June 21, 2010
Update on Interac's contactless debit rollout
Canadian debit scheme Interac says it has successfully carried out a series of “proof of concept” contactless debit card transactions using Scotiabank cards and TD Merchant Services’ point-of-sale terminals. “We’ll be moving to a mass-market rollout in 2011,” Allen Wright, Interac Association’s vice president of product and services management, tells Payments Business. “TD Merchant Services is already beginning to roll out contactless card readers for Interac Flash.”
Wright says that the pilot, which took place at a number of merchants in downtown Toronto, Ontario, revealed no problems with the contactless Scotiabank debit cards or TD Merchant Services’ contactless card readers.
Payments Business understands that TD is using contactless card readers from NBS Payment Solutions.
Interac is marketing contactless Interac debit payment in Canada as Interac Flash. Working with French contactless payments technology firm Inside Contactless, Interac has developed a platform which offers both contact- and contactless-based debit payments, as well as full compatibility with the EMV security standard.
“Interac Flash uses a full EMV cryptogram to protect the transaction,” Wright says. “We think that the application we developed for Interac Flash is unique in that no magnetic-stripe data is used in the transaction.”
“With contactless payments, there is no risk of anyone being able to replicate the data transmitted from the contactless card to the point-of-sale terminal and commit a fraudulent transaction, as each contactless transaction uses unique, dynamic information,” Charles Walton , executive vice president at Inside Contactless, tells Payments Business.

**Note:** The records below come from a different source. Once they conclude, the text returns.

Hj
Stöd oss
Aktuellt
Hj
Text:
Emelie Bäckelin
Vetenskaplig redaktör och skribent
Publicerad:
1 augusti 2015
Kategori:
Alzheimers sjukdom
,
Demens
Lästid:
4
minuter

Wright believes that, given the prevalence of debit in Canada, with 60 percent of card transactions taking place on debit, Canadian consumers will take to Interac Flash. “Trying to persuade people to use a contactless credit card for a small-value purchase, such as buying coffee and a bagel at Tim Horton’s, is more difficult than getting them to use Interac Flash,” he says. “This is because for small-value purchases, people are already either using debit or cash.”
From the merchants’ point-of-view, Interac’s low-cost fee structure will make Interac Flash attractive, Wright adds.

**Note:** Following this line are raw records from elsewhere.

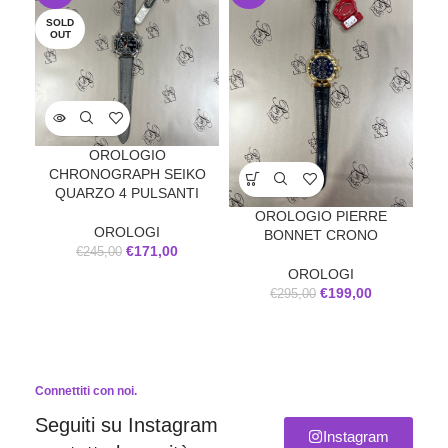
SOLD
OUT
OROLOGIO
CHRONOGRAPH SEIKO
BO
QUARZO 4 PULSANTI
QU
OROLOGIO PIERRE
OROLOGI
BONNET CRONO
€
171,00
€
245,00
OROLOGI
€
199,00
€
295,00
Connettiti con noi.
Seguiti su Instagram
Instagram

“We’ve provided our micropass® 6008 multi-application, dual-interface chip for Interac Flash,” Inside Contactless’ Walton says. “We also acted as technical consultant on the project for Interac.”
In a statement, Inside Contactless says that the micropass® 6008 supports both ISO 14443-B contactless and ISO 7816 contact protocols. It features a low-power, 16-bit proprietary RISC microprocessor, a native operating system, and a multi-application architecture.